What is expected: Give again, unaltered, the lines of the listing below that run from the line having "th the latest Security News and Information!" through the line having "can upgrade to".

Given data:
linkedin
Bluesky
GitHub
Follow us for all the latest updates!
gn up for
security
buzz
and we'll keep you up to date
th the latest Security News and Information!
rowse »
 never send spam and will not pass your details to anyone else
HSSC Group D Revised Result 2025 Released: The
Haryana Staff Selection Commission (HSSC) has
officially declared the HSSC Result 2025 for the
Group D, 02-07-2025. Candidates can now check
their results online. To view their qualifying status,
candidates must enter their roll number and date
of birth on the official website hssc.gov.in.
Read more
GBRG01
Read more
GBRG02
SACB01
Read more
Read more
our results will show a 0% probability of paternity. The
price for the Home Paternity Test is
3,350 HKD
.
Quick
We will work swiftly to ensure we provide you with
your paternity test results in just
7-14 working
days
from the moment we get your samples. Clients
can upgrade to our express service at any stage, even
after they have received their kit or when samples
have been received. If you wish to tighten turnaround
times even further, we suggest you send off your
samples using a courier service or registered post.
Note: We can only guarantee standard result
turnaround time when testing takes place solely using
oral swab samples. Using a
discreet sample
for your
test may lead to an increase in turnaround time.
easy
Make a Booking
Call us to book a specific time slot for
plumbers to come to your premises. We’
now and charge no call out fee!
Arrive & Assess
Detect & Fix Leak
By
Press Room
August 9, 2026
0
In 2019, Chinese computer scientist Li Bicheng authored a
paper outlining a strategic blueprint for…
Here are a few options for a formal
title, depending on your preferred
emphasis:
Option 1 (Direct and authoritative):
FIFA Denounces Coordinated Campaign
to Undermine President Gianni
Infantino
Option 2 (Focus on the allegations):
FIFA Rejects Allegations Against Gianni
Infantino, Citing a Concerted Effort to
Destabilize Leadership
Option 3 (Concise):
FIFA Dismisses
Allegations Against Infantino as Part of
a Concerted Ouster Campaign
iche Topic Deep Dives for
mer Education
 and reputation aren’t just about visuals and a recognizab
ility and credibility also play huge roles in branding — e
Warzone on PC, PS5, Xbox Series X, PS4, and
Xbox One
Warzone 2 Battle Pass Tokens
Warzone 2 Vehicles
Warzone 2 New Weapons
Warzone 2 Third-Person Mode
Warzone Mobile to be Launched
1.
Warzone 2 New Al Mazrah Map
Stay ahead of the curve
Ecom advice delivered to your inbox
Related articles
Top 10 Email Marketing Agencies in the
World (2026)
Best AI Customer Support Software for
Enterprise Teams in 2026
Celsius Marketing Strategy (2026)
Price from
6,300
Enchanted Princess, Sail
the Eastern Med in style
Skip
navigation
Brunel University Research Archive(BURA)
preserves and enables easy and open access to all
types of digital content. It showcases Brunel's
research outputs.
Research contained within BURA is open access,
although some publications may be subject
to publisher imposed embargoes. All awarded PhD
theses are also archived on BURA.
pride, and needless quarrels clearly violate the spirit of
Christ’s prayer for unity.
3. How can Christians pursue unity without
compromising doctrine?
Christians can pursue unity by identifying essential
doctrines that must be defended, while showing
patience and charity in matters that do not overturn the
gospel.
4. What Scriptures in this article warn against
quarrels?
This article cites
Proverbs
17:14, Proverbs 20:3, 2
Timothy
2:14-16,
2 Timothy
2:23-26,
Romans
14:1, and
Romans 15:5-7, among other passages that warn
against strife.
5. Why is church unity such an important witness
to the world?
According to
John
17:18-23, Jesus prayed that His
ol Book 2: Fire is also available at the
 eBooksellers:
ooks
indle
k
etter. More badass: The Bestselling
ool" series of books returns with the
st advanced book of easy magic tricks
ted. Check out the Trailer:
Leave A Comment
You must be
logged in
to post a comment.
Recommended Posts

Your solution:
th the latest Security News and Information!
rowse »
 never send spam and will not pass your details to anyone else
HSSC Group D Revised Result 2025 Released: The
Haryana Staff Selection Commission (HSSC) has
officially declared the HSSC Result 2025 for the
Group D, 02-07-2025. Candidates can now check
their results online. To view their qualifying status,
candidates must enter their roll number and date
of birth on the official website hssc.gov.in.
Read more
GBRG01
Read more
GBRG02
SACB01
Read more
Read more
our results will show a 0% probability of paternity. The
price for the Home Paternity Test is
3,350 HKD
.
Quick
We will work swiftly to ensure we provide you with
your paternity test results in just
7-14 working
days
from the moment we get your samples. Clients
can upgrade to our express service at any stage, even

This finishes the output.